• _Problem statement_
The answer should hold only the lines from the one containing "matkagameresultsview.com" through the one containing "informații cu privire la mod" in the entries below, copied exactly, without pictures.

--------

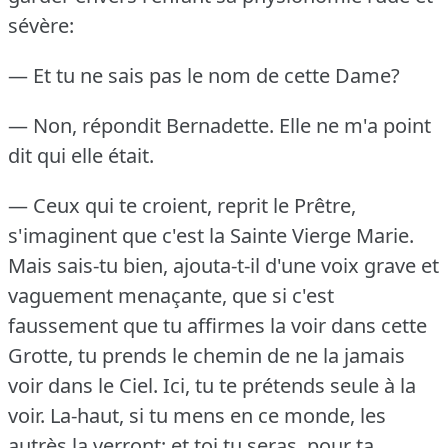
sévère:
— Et tu ne sais pas le nom de cette Dame?
— Non, répondit Bernadette.
Elle ne m'a point
dit qui elle était.
— Ceux qui te croient, reprit le Prêtre,
s'imaginent que c'est la Sainte Vierge Marie.
Mais sais-tu bien, ajouta-t-il d'une voix grave et
vaguement menaçante, que si c'est
faussement que tu affirmes la voir dans cette
Grotte, tu prends le chemin de ne la jamais
voir dans le Ciel.
Ici, tu te prétends seule à la
voir.
La-haut, si tu mens en ce monde, les
autrès la verront; et toi tu seras, pour ta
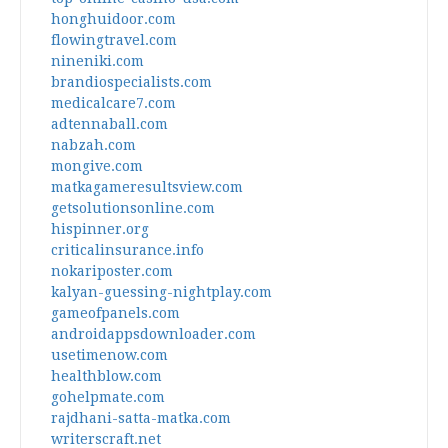
honghuidoor.com
flowingtravel.com
nineniki.com
brandiospecialists.com
medicalcare7.com
adtennaball.com
nabzah.com
mongive.com
matkagameresultsview.com
getsolutionsonline.com
hispinner.org
criticalinsurance.info
nokariposter.com
kalyan-guessing-nightplay.com
gameofpanels.com
androidappsdownloader.com
usetimenow.com
healthblow.com
gohelpmate.com
rajdhani-satta-matka.com
writerscraft.net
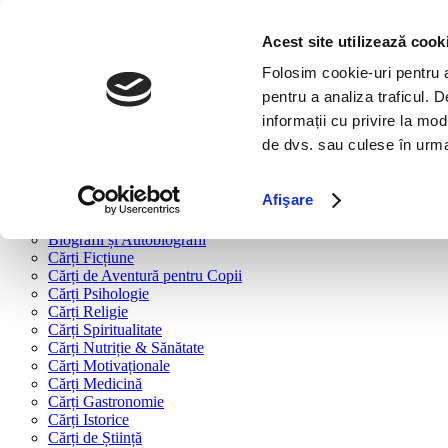
Bine ai venit!
Cărți
Acest site utilizează cook
Folosim cookie-uri pentru a 
Cărți după tipologie
pentru a analiza traficul. 
Cărți Business & Economie
informații cu privire la mod
Cărți Educație Financiară
de dvs. sau culese în urma f
Cărți Antreprenoriat
Cărți Marketing & Comunicare
Cărți Dezvoltare Personală
Afişare
Cărți Familie & Cuplu
Cărți Parenting
Biografii și Autobiografii
Cărți Ficțiune
Cărți de Aventură pentru Copii
Cărți Psihologie
Cărți Religie
Cărți Spiritualitate
Cărți Nutriție & Sănătate
Cărți Motivaționale
Cărți Medicină
Cărți Gastronomie
Cărți Istorice
Cărți de Știință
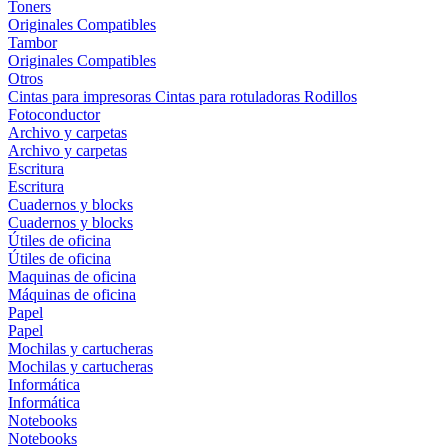
Toners
Originales
Compatibles
Tambor
Originales
Compatibles
Otros
Cintas para impresoras
Cintas para rotuladoras
Rodillos
Fotoconductor
Archivo y carpetas
Archivo y carpetas
Escritura
Escritura
Cuadernos y blocks
Cuadernos y blocks
Útiles de oficina
Útiles de oficina
Maquinas de oficina
Máquinas de oficina
Papel
Papel
Mochilas y cartucheras
Mochilas y cartucheras
Informática
Informática
Notebooks
Notebooks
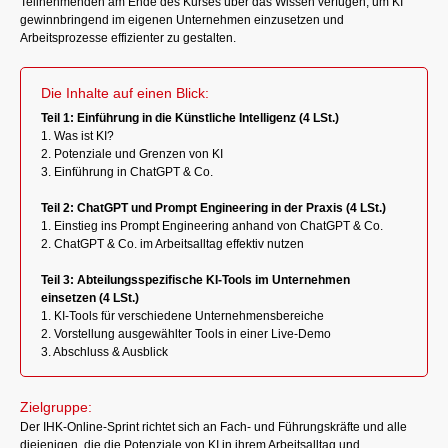
Teilnehmenden am Ende des Kurses über das Wissen verfügen, um KI
gewinnbringend im eigenen Unternehmen einzusetzen und
Arbeitsprozesse effizienter zu gestalten.
Die Inhalte auf einen Blick:
Teil 1: Einführung in die Künstliche Intelligenz (4 LSt.)
1. Was ist KI?
2. Potenziale und Grenzen von KI
3. Einführung in ChatGPT & Co.
Teil 2: ChatGPT und Prompt Engineering in der Praxis (4 LSt.)
1. Einstieg ins Prompt Engineering anhand von ChatGPT & Co.
2. ChatGPT & Co. im Arbeitsalltag effektiv nutzen
Teil 3: Abteilungsspezifische KI-Tools im Unternehmen
einsetzen (4 LSt.)
1. KI-Tools für verschiedene Unternehmensbereiche
2. Vorstellung ausgewählter Tools in einer Live-Demo
3. Abschluss & Ausblick
Zielgruppe:
Der IHK-Online-Sprint richtet sich an Fach- und Führungskräfte und alle
diejenigen, die die Potenziale von KI in ihrem Arbeitsalltag und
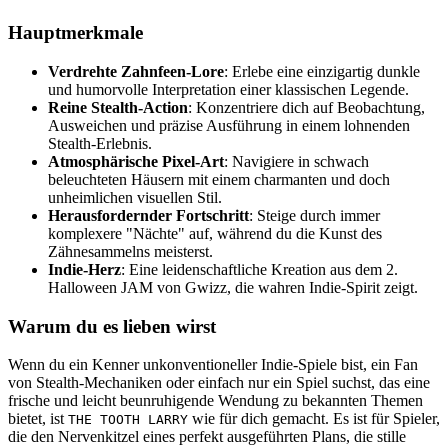
Hauptmerkmale
Verdrehte Zahnfeen-Lore
: Erlebe eine einzigartig dunkle
und humorvolle Interpretation einer klassischen Legende.
Reine Stealth-Action
: Konzentriere dich auf Beobachtung,
Ausweichen und präzise Ausführung in einem lohnenden
Stealth-Erlebnis.
Atmosphärische Pixel-Art
: Navigiere in schwach
beleuchteten Häusern mit einem charmanten und doch
unheimlichen visuellen Stil.
Herausfordernder Fortschritt
: Steige durch immer
komplexere "Nächte" auf, während du die Kunst des
Zähnesammelns meisterst.
Indie-Herz
: Eine leidenschaftliche Kreation aus dem 2.
Halloween JAM von Gwizz, die wahren Indie-Spirit zeigt.
Warum du es lieben wirst
Wenn du ein Kenner unkonventioneller Indie-Spiele bist, ein Fan
von Stealth-Mechaniken oder einfach nur ein Spiel suchst, das eine
frische und leicht beunruhigende Wendung zu bekannten Themen
bietet, ist
wie für dich gemacht. Es ist für Spieler,
THE TOOTH LARRY
die den Nervenkitzel eines perfekt ausgeführten Plans, die stille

--------

• _Exercise result_
matkagameresultsview.com
getsolutionsonline.com
hispinner.org
criticalinsurance.info
nokariposter.com
kalyan-guessing-nightplay.com
gameofpanels.com
androidappsdownloader.com
usetimenow.com
healthblow.com
gohelpmate.com
rajdhani-satta-matka.com
writerscraft.net
Bine ai venit!
Cărți
Acest site utilizează cook
Folosim cookie-uri pentru a 
Cărți după tipologie
pentru a analiza traficul. 
Cărți Business & Economie
informații cu privire la mod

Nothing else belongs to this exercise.